Ask A Data Scientist: When Do Attendees Build Their Schedules?

Patrick McNally is Guidebook’s Director of R&D. He earned his doctorate in computer science at Northwestern University weathering the arctic conditions of Chicago. He likes clearly labeled axes and lunch conversations about gradient descent algorithms.

When do attendees build personal schedules, and what does that mean for event organizers?

Today I want to share some data on one of the most important things event attendees do on the Guidebook platform: personal schedule building. Building a schedule is one of the surest signs an attendee is engaging meaningfully with the material in a guide. For this reason, Guidebook is very interested in understanding as much as we can about the schedule building process. I want to share some of our insight on when schedule building occurs and what this means for publishing and promoting guides on our platform. All the analysis in this post is based on observations from October of this year.

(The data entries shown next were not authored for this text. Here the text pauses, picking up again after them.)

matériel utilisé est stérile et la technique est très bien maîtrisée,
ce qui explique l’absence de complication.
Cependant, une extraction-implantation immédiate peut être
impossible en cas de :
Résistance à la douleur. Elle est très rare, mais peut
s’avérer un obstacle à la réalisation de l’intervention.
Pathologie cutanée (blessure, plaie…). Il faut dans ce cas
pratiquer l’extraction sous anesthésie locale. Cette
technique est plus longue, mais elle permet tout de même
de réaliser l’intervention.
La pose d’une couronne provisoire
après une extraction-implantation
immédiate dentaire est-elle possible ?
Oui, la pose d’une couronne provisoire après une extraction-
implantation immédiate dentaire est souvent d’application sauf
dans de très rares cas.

Ultimately, I’ll show that a large portion of schedule building occurs the hour after a guide is downloaded, no matter if the download occurs the day an event starts or six days before. The takeaway for event organizers is that your schedule of events needs to be in place when people download your guide. Don’t publish your guide with a substantially incomplete schedule of events, as early downloaders will do a significant amount of their schedule planning with that incomplete schedule.

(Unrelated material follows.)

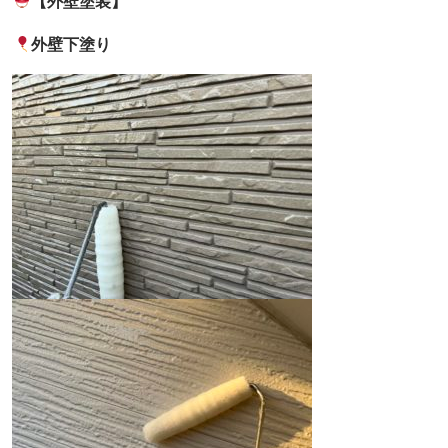
【外壁塗装】
外壁下塗り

Let’s start by taking a look at the average scheduling curve we observed for events in the month of October 2014:

Avg_Scheduling_Curve

This plot shows the average scheduling curve for an event centered around its parent guide’s start date. It tells us that events are added to schedules predominantly in the days leading up to the guide’s start date, with the most scheduling occurring the first two days of the event. This graph isn’t very surprising if you are aware of typical guide download behavior. Most downloads occur the day of a conference, with a steady ramp up in the days before. If most people download guides day 0, it’s not really all that surprising that most people also build their schedules day 0. When else would they be doing it?

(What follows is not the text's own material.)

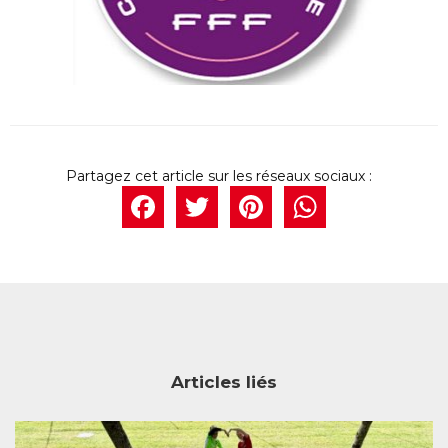
Facebook
Twitter
Pintere
What
Articles liés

Unfortunately, this doesn’t tell us something interesting yet. Anything surprising that might be in this data is being drowned out by the typical download behavior of attendees. What we really want to know is what scheduling behavior looks like if we try and differentiate the downloads that occur each day leading up to the guide’s start. In other words, there are many fewer people who download a guide six days in advance than there are people who download day zero. The question is, do people who download six days in advance build their schedule on day zero just like the day zero downloaders, or do they do something different?

It turns out they do something very different. Here are the absolute scheduling curves segmented by how many days prior to the guide’s start date the download occurred:

Scheduling_By_Download_Day

Let’s break this graph down a bit. First of all, each color represents a different group of attendees based on how far in advance they downloaded the guide. The plots are staggered because of this. Here’s the interesting part of this graph: each cohort of attendees see their peak schedule building activity occur the day of download, with secondary peaks corresponding with the conference or convention’s actual start date. So people who download 4 days in advance add things to their schedule the day they download and 4 days later. People who download 5 days in advance add things to their schedule the day they download and 5 days later.

This is interesting behavior! People do a lot of scheduling the day they download the guide, and slightly less adjustment when they get to the event. The reason we couldn’t see this in the first graph was the growth in users as the convention or conference approaches drowns out this pattern. Now that we know a lot of schedule building occurs on the day a guide is downloaded, let’s take a closer look at scheduling in that time frame.

24_Hours_After_Download

This graph shows us something remarkable: most of the scheduling that happens in the 24 hours following a download happens in the first hour after download. Even day-of downloaders do their scheduling the hour after they download. Interestingly, the day-before and day-of downloaders continue to do a bit of scheduling throughout the 24 hour period when compared to the other download cohorts. This reflects the during-the-event adjustments to scheduling that make up the secondary spikes we saw in the previous graph. If we looked at the other cohorts on a longer timeline, they would also likely pick up a bit in scheduling activity in the hours during the event but since we are only looking at a 24 hour window here we only see this effect for day-before and day-of downloaders. To repeat, though, the big takeaway is that Guidebook users do a lot of schedule building in the hour after they download a guide. To really drive this home, let’s take a look at the 60 minutes following a download:

scheduling_minutes_after_download

Clearly, Guidebook users do a lot of schedule building the hour after downloading a guide, with most of that happening in the first 15 minutes. Event organizers should keep this pattern of usage in mind when publishing and promoting guides on the Guidebook platform. Do not publish or promote an incomplete guide with the intention of filling it in later. Make sure most of your schedule is in place so that when your attendees go to build their personal schedule, they have what they want.